Against this backdrop, I have two points to make. First, depression and bipolar disorder are not mental illnesses. They are physical, in both cause and treatment. I know. In the middle of my illness, my doctor said that part of my brain affecting emotion and cognitive behavior wasn’t functioning at all well. I didn’t believe him. I knew my thinking was fine: that nothing was humorous, nothing gave pleasure, and people going to work in the morning were like ants with no brains—a repetitive tragedy. At NYU hospital, they hooked up my head to electrodes and recorded. Then I looked at the printouts, prettier than a Christmas tree. My brain’s right front blinked red; the back right, green, and so forth. But—holy smokes—the left front was black with nothing going on.
Mental illness is physical, like diabetes. And if these disorders are thought of correctly, as physically caused and physically cured, mental illness will be acknowledged as a problem in brain biology. The stigma will melt away. Incidentally, I find this insight most accepted by people younger than 60, and less so by older men who feel that if you’re depressed, you should “pull yourself up by the bootstraps.”

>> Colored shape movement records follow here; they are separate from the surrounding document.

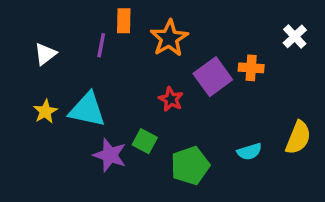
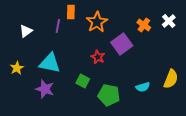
orange cross: (251, 68) -> (144, 25), moved, turned 32
yellow star: (45, 111) -> (17, 68), moved
purple star: (110, 155) -> (45, 89), moved
green pentagon: (190, 166) -> (109, 95), turned 30

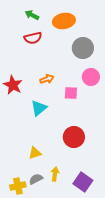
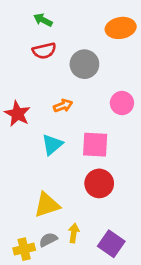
orange ellipse: (64, 21) -> (121, 28), moved
gray circle: (83, 48) -> (84, 64), moved
pink square: (71, 93) -> (95, 145), moved, size x1.5
yellow triangle: (35, 153) -> (47, 205), size x1.5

My second point is that finding the right medicines can be drawn out. We understand some of what we’re trying to stimulate in the brain, and drugs are targeted to do that. But it’s still hit or miss. Medicines can take a long time to work fully; patients grow discouraged that they’re not getting better. So we have a physical ailment that can be difficult to treat, that can take time. Thank God I had my family for much of that time and my wealth to get me through. How other people struggle through months and years without human support and the finest sort of care is beyond me.